Moreover, Kaechele acknowledged that other objects showcased in the Ladies Lounge were also not authentic. Among these were New Guinean spears, which MONA had claimed were collected by Kaechele’s grandfather during an expedition where he was supposedly “eaten by cannibals,” and a “mink rug” purportedly from Queen Mary of Denmark.

The Ladies Lounge has become a source of publicity and controversy ever since its opening. In 2020, Kaechele curated the female guest-only exhibit at MONA, designed, in her words, to highlight the historical exclusion of women by creating “an essential space for perspective and reset" from systemic gender inequalities. However, legal challenges emerged when a man from New South Wales, who had been denied entry, filed a complaint with Equal Opportunity Tasmania against MONA. The Supreme Court subsequently ordered MONA to admit male visitors, prompting Kaechele to transform the installation into a women’s toilet—an exception to Australia’s gender discrimination legislation.

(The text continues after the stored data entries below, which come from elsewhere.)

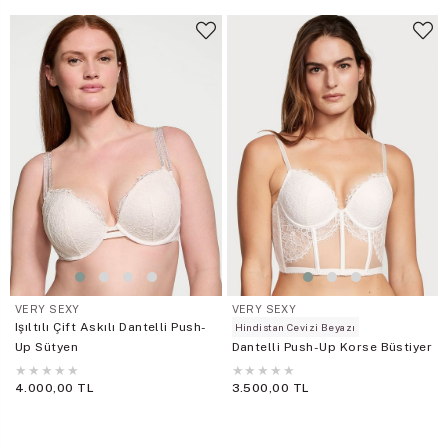
VERY SEXY
VERY SEXY
Işıltılı Çift Askılı Dantelli Push-
Hindistan Cevizi Beyazı
Up Sütyen
Dantelli Push-Up Korse Büstiyer
★
★
★
★
★
★
★
★
★
★
4.000,00 TL
3.500,00 TL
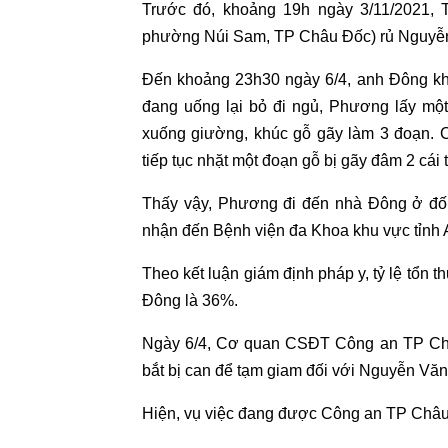
Trước đó, khoảng 19h ngày 3/11/2021, T
phường Núi Sam, TP Châu Đốc) rủ Nguyễ
Đến khoảng 23h30 ngày 6/4, anh Đông kh
đang uống lại bỏ đi ngủ, Phương lấy mộ
xuống giường, khúc gỗ gãy làm 3 đoạn. 
tiếp tục nhặt một đoạn gỗ bị gãy đâm 2 cái
Thấy vậy, Phương đi đến nhà Đông ở đối
nhận đến Bệnh viện đa Khoa khu vực tỉnh 
Theo kết luận giám định pháp y, tỷ lệ tổn 
Đông là 36%.
Ngày 6/4, Cơ quan CSĐT Công an TP Châu 
bắt bị can để tạm giam đối với Nguyễn Vă
Hiện, vụ việc đang được Công an TP Châu Đố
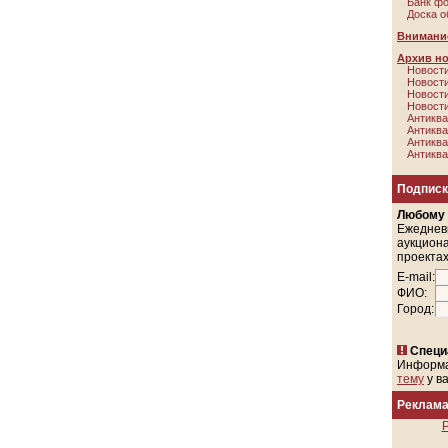
Банк ф
Доска о
Внимание
Архив н
Новости
Новости
Новости
Новости
Антиква
Антиква
Антиква
Антиква
Подписк
Любому
Ежеднев
аукциона
проектах
E-mail:
ФИО:
Город:
Специ
Информ
тему
у в
Реклам
Р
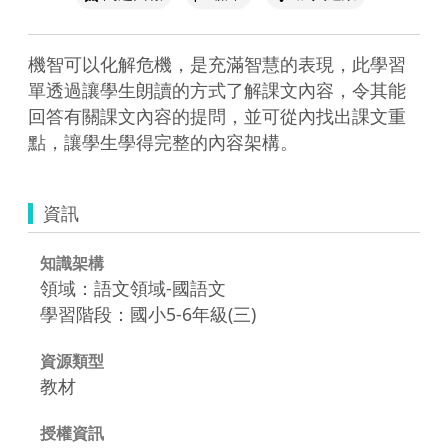
機智可以化解危機，是充滿智慧的表現，此學習
單透過讓學生朗讀的方式了解課文內容，令其能
回答有關課文內容的提問，並可從內找出課文重
點，讓學生學得完整的內容架構。
資訊
知識架構
領域：語文領域-國語文
學習階段：國小5-6年級(三)
資源類型
教材
授權資訊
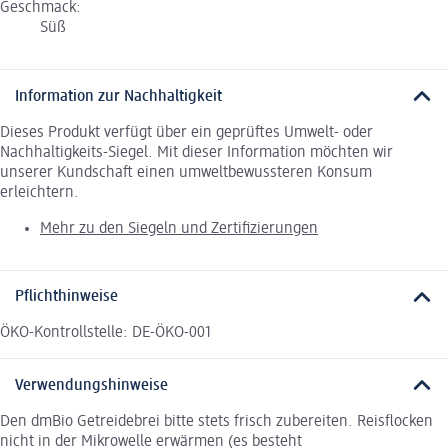
Geschmack:
Süß
Information zur Nachhaltigkeit
Dieses Produkt verfügt über ein geprüftes Umwelt- oder
Nachhaltigkeits-Siegel. Mit dieser Information möchten wir
unserer Kundschaft einen umweltbewussteren Konsum
erleichtern.
Mehr zu den Siegeln und Zertifizierungen
Pflichthinweise
ÖKO-Kontrollstelle: DE-ÖKO-001
Verwendungshinweise
Den dmBio Getreidebrei bitte stets frisch zubereiten. Reisflocken
nicht in der Mikrowelle erwärmen (es besteht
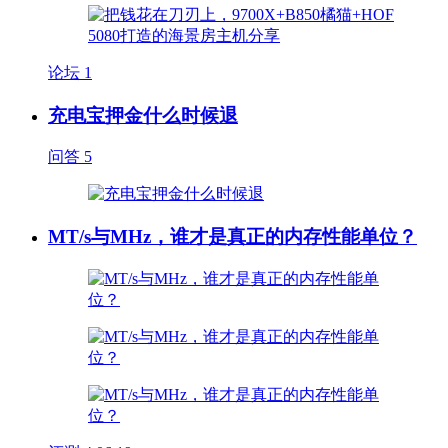
论坛
1
充电宝押金什么时候退
问答
5
MT/s与MHz，谁才是真正的内存性能单位？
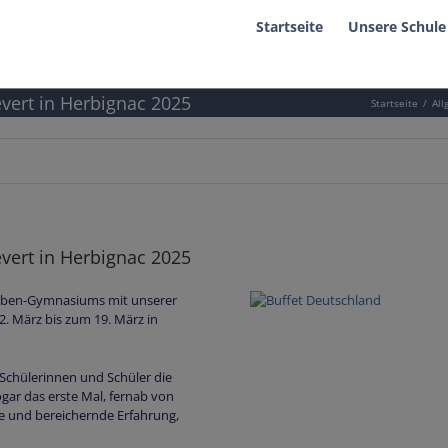
Startseite
Unsere Schule
vert in Herbignac 2025
Startseite
All
vert in Herbignac 2025
nerben-Gymnasiums mit unserer
2. März bis zum 19. März in
Schülerinnen und Schüler die
ogar das erste Mal, fernab von
re und bereichernde Erfahrung,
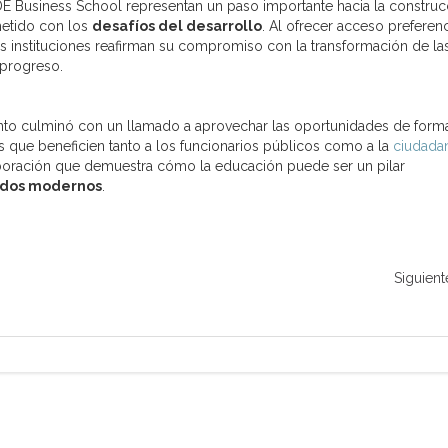
UDE Business School representan un paso importante hacia la construc
metido con los
desafíos del desarrollo
. Al ofrecer acceso preferenc
as instituciones reafirman su compromiso con la transformación de la
 progreso.
ento culminó con un llamado a aprovechar las oportunidades de form
s que beneficien tanto a los funcionarios públicos como a la
ciudada
boración que demuestra cómo la educación puede ser un pilar
tados modernos
.
Siguient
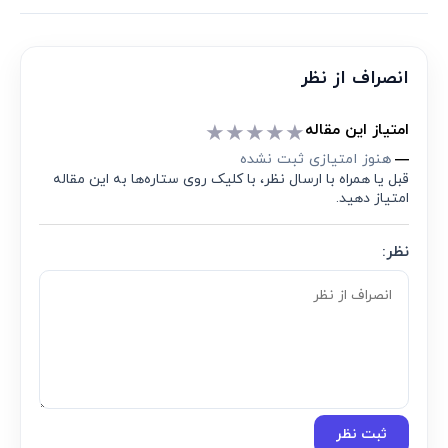
انصراف از نظر
★
★
★
★
★
امتیاز این مقاله
هنوز امتیازی ثبت نشده
—
قبل یا همراه با ارسال نظر، با کلیک روی ستاره‌ها به این مقاله
امتیاز دهید.
نظر:
ثبت نظر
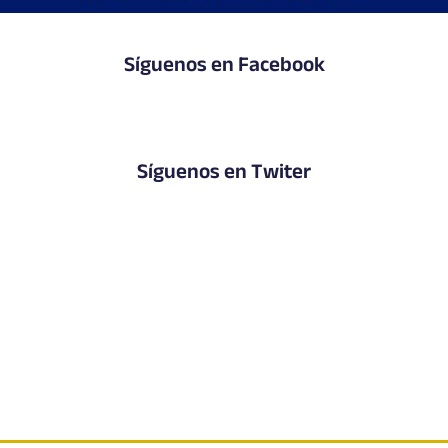
Síguenos en Facebook
Síguenos en Twiter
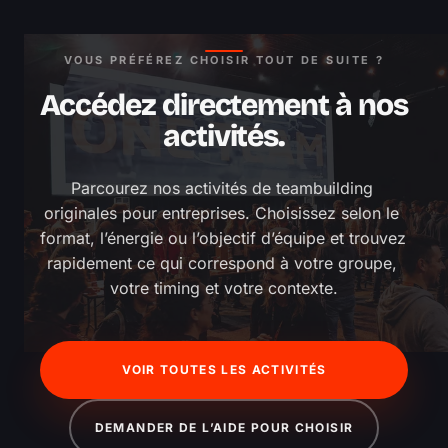
VOUS PRÉFÉREZ CHOISIR TOUT DE SUITE ?
Accédez directement à nos
activités.
Parcourez nos activités de teambuilding 
originales pour entreprises. Choisissez selon le 
format, l’énergie ou l’objectif d’équipe et trouvez 
rapidement ce qui correspond à votre groupe, 
votre timing et votre contexte.
VOIR TOUTES LES ACTIVITÉS
DEMANDER DE L’AIDE POUR CHOISIR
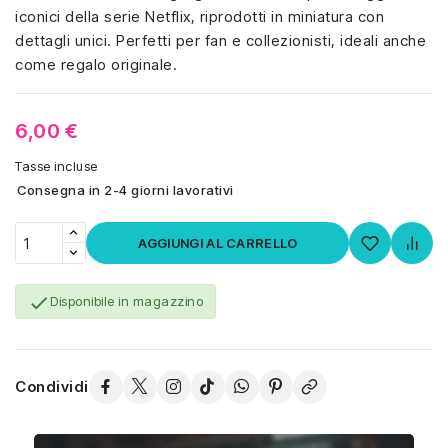
iconici della serie Netflix, riprodotti in miniatura con
dettagli unici. Perfetti per fan e collezionisti, ideali anche
come regalo originale.
6,00 €
Tasse incluse
Consegna in 2-4 giorni lavorativi
AGGIUNGI AL CARRELLO

Disponibile in magazzino
Condividi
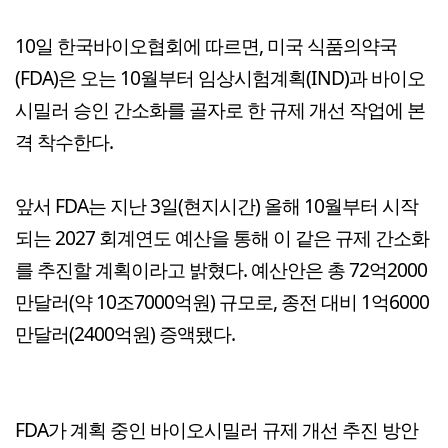
10일 한국바이오협회에 따르면, 미국 식품의약국
(FDA)은 오는 10월부터 임상시험계획(IND)과 바이오
시밀러 승인 간소화를 골자로 한 규제 개선 작업에 본
격 착수한다.
앞서 FDA는 지난 3일(현지시간) 올해 10월부터 시작
되는 2027 회계연도 예산을 통해 이 같은 규제 간소화
를 추진할 계획이라고 밝혔다. 예산안은 총 72억2000
만달러(약 10조7000억원) 규모로, 종전 대비 1억6000
만달러(2400억원) 증액됐다.
FDA가 계획 중인 바이오시밀러 규제 개선 추진 방안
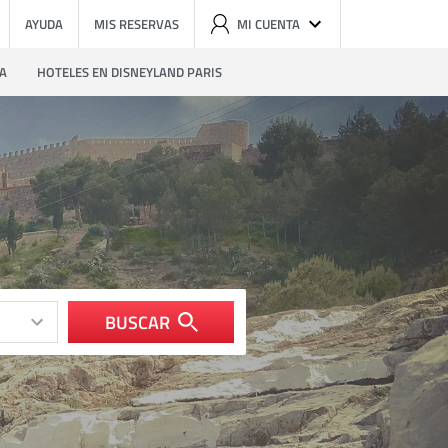
AYUDA
MIS RESERVAS
MI CUENTA
ZA
HOTELES EN DISNEYLAND PARIS
BUSCAR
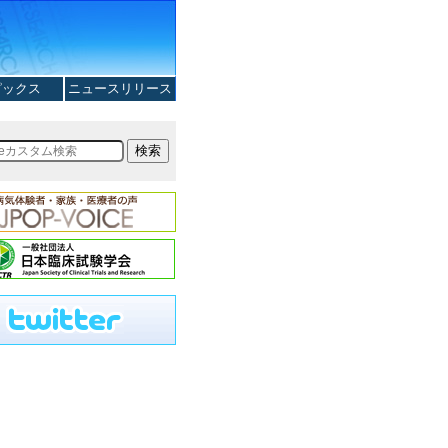
ピックス
ニュースリリース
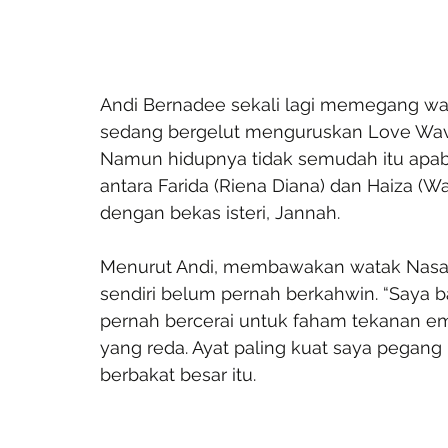
Andi Bernadee sekali lagi memegang wa
sedang bergelut menguruskan Love Wave
Namun hidupnya tidak semudah itu apabil
antara Farida (Riena Diana) dan Haiza (W
dengan bekas isteri, Jannah.
Menurut Andi, membawakan watak Nasar
sendiri belum pernah berkahwin. “Saya
pernah bercerai untuk faham tekanan emo
yang reda. Ayat paling kuat saya pegang ‘
berbakat besar itu.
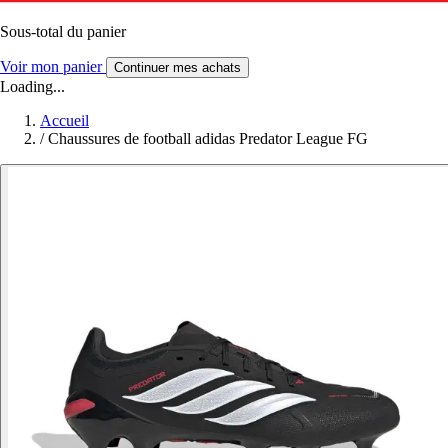
Sous-total du panier
Voir mon panier
Continuer mes achats
Loading...
Accueil
/
Chaussures de football adidas Predator League FG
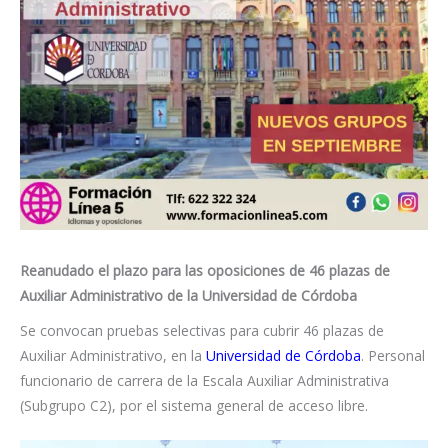
Reanudado el plazo para las oposiciones de 46 plazas de
Auxiliar Administrativo de la Universidad de Córdoba
Se convocan pruebas selectivas para cubrir 46 plazas de
Auxiliar Administrativo, en la
Universidad de Córdoba
. Personal
funcionario de carrera de la Escala Auxiliar Administrativa
(Subgrupo C2), por el sistema general de acceso libre.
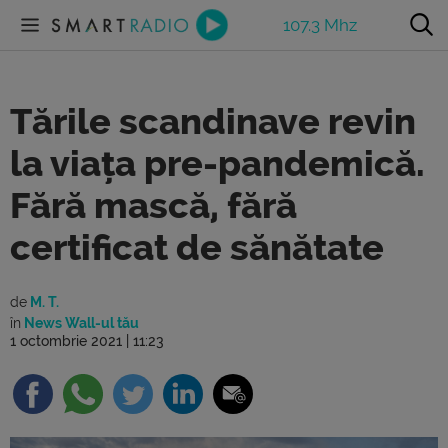
107.3 Mhz
Tările scandinave revin
la viața pre-pandemică.
Fără mască, fără
certificat de sănătate
de
M. T.
în
News Wall-ul tău
1 octombrie 2021 | 11:23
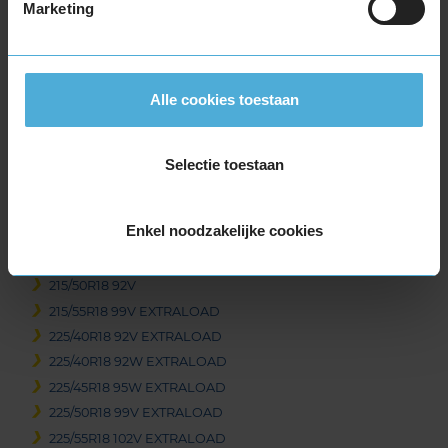
Marketing
235/55R17 103V EXTRALOAD
235/55R17 99H
235/60R17 106V EXTRALOAD
Alle cookies toestaan
235/65R17 108V EXTRALOAD
245/45R17 99V EXTRALOAD
245/45R17 99V EXTRALOAD
Selectie toestaan
18-inch banden
205/40R18 86V EXTRALOAD
Enkel noodzakelijke cookies
215/40R18 89Y EXTRALOAD
215/45R18 93W EXTRALOAD
215/50R18 92V
215/55R18 99V EXTRALOAD
225/40R18 92V EXTRALOAD
225/40R18 92W EXTRALOAD
225/45R18 95W EXTRALOAD
225/50R18 99V EXTRALOAD
225/55R18 102V EXTRALOAD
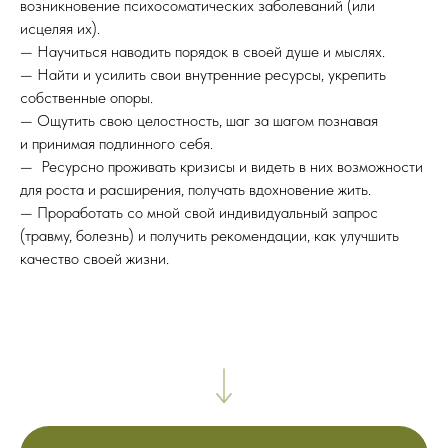
возникновение психосоматических заболеваний (или
исцеляя их).
— Научиться наводить порядок в своей душе и мыслях.
— Найти и усилить свои внутренние ресурсы, укрепить
cобственные опоры.
— Ощутить свою целостность, шаг за шагом познавая
и принимая подлинного себя.
— Ресурсно проживать кризисы и видеть в них возможности
для роста и расширения, получать вдохновение жить.
— Проработать со мной свой индивидуальный запрос
(травму, болезнь) и получить рекомендации, как улучшить
качество своей жизни.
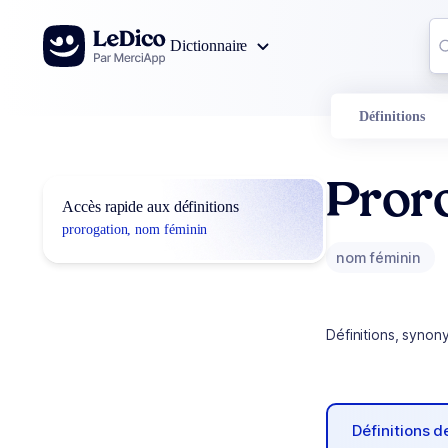
Aller au contenu
Co
Dictionnaire
0
r
Définitions
Pror
Accès rapide aux définitions
prorogation, nom féminin
nom féminin
Définitions, synon
Définitions 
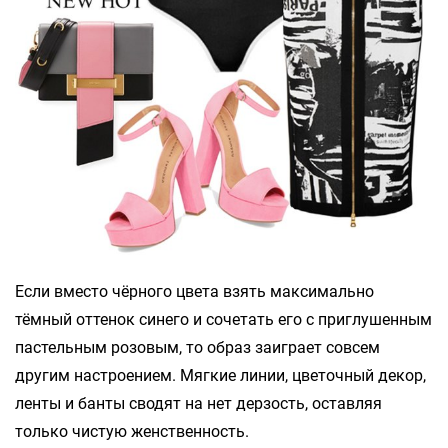
Если вместо чёрного цвета взять максимально
тёмный оттенок синего и сочетать его с приглушенным
пастельным розовым, то образ заиграет совсем
другим настроением. Мягкие линии, цветочный декор,
ленты и банты сводят на нет дерзость, оставляя
только чистую женственность.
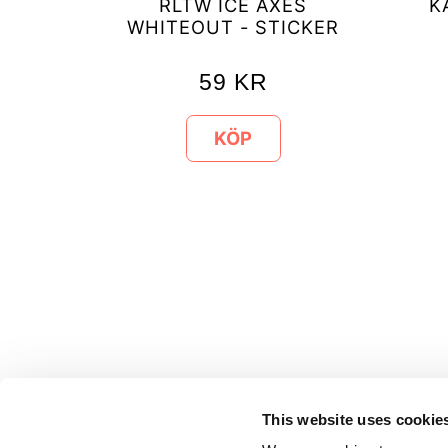
RLTW ICE AXES
K
WHITEOUT - STICKER
59
KR
KÖP
This website uses cookie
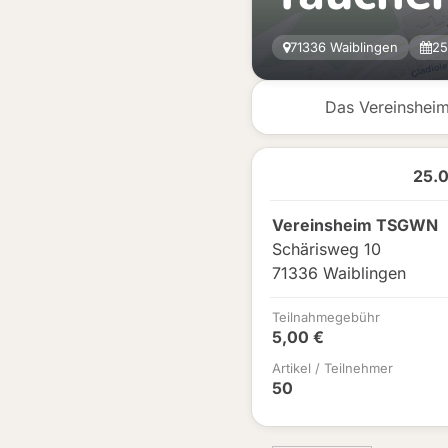
71336 Waiblingen
25
Das Vereinsheim
25.
Vereinsheim TSGWN
Schärisweg 10
71336 Waiblingen
Teilnahmegebühr
5,00 €
Artikel / Teilnehmer
50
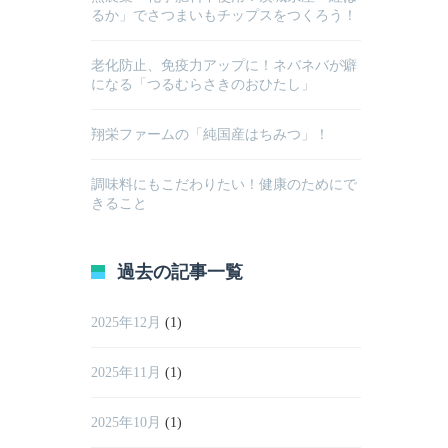
るか」でさつまいもチップスをつくろう！
老化防止、免疫力アップに！ネバネバが癖
になる「つるむらさきのおひたし」
翔栄ファームの「純国産はちみつ」！
調味料にもこだわりたい！健康のためにで
きること
過去の記事一覧
2025年12月
(1)
2025年11月
(1)
2025年10月
(1)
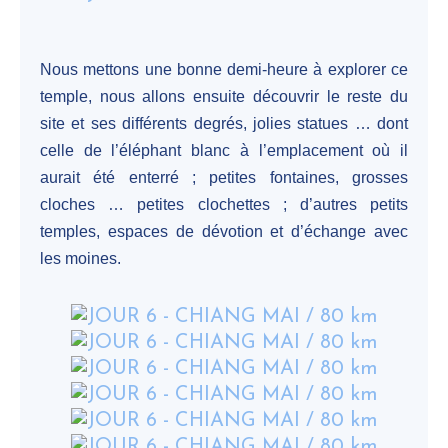
Nous mettons une bonne demi-heure à explorer ce
temple, nous allons ensuite découvrir le reste du
site et ses différents degrés, jolies statues … dont
celle de l’éléphant blanc à l’emplacement où il
aurait été enterré ; petites fontaines, grosses
cloches … petites clochettes ; d’autres petits
temples, espaces de dévotion et d’échange avec
les moines.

In explaining her motivations for presenting the forged paintings, Kaechele wrote that the exhibit “had to be as opulent and sumptuous as possible . . . if men were to feel as excluded as possible, the Lounge would need to display the most important artworks in the world.” Kaechele was also amused by the irony that “a misogynist would dominate the walls of the Ladies Lounge,” referring to Picasso, who famously described women as “either goddesses or doormats.”

Kaechele concluded her post with an apology, in French, to the Picasso Administration, stating: “I am very very sorry for causing you this problem. With great respect for the greatest artist.”

Mioie Kwok is an editorial intern at ArtAsiaPacific.